No caso do tema aqui abordado, não se pode deixar de citar as sessões de alongamento promovidas em várias provas, pouco antes de se dar a largada. É verdade que costumam ser feitas de forma bem superficial, então não chegam a prejudicar muito. E ajudam a passar o tempo, além de garantir fotos com bonito visual...

A mesma postura a CR já teve em relação ao tema hidratação, chamando a atenção para o pouco discernimento da recomendação extremamente difundida, de que "se deve beber um copo de água a cada 20 minutos de exercício", uma coisa sem qualquer cabimento, pela generalização.
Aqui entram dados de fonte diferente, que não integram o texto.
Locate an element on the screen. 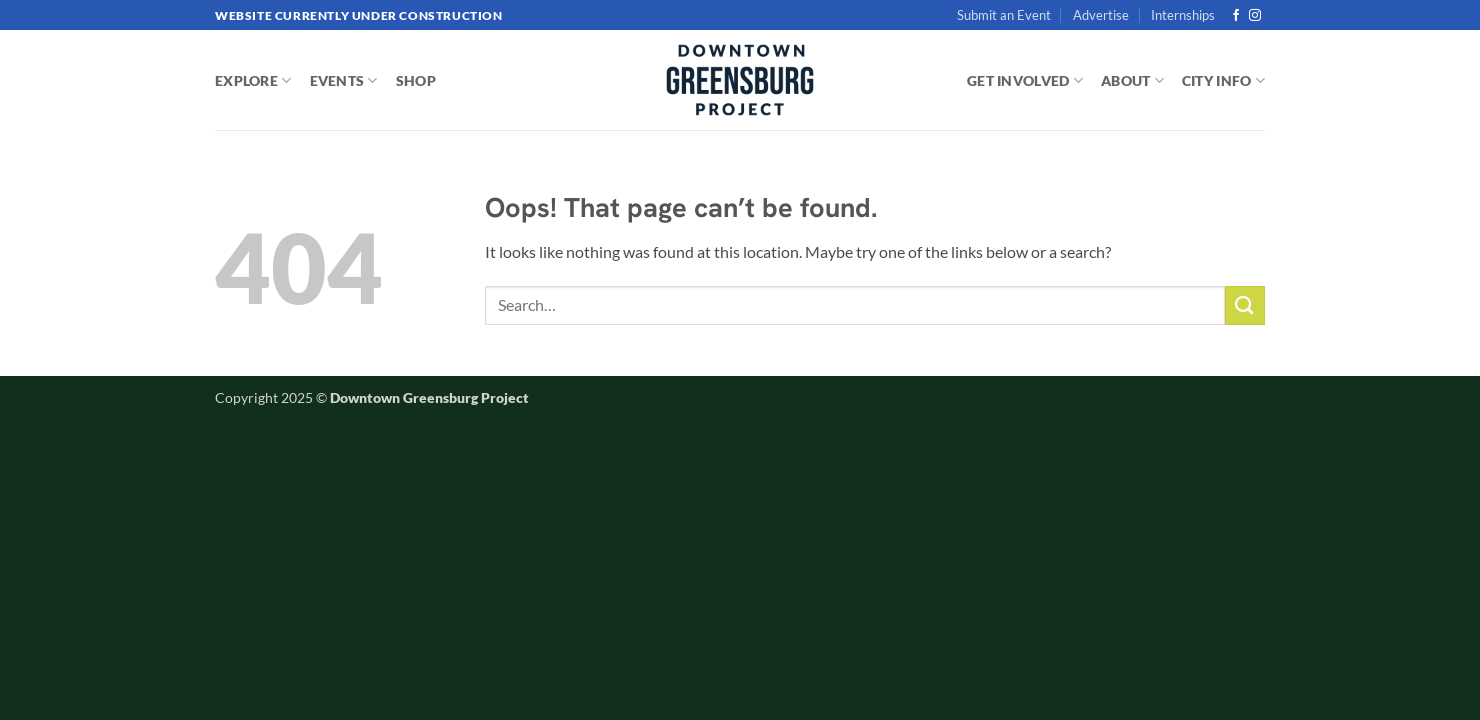 The image size is (1480, 720). CITY INFO is located at coordinates (1223, 80).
Em um dia de temperatura fria ou amena, sem sol, e a pessoa correndo sem forçar, naturalmente que ela não terá a mesma necessidade em um dia quente, com sol, e treinando forte. Qualquer pessoa constata, na prática, que consegue correr por 1 hora ou pouco mais (em dia não muito quente, nem debaixo de sol do meio-dia) sem beber água. Quando pára, repõe os líquidos perdidos sem problema.

NÃO DESCUIDE DA FLEXIBILIDADE

Tenha o hábito de realizar sempre, em qualquer momento do dia, exercícios de flexibilidade, como os alongamentos estáticos e dinâmicos, para garantir que sua musculatura responda melhor na hora que for exigida. Também não esqueça dos exercícios para fortalecimento abdominal e alongamento da coluna.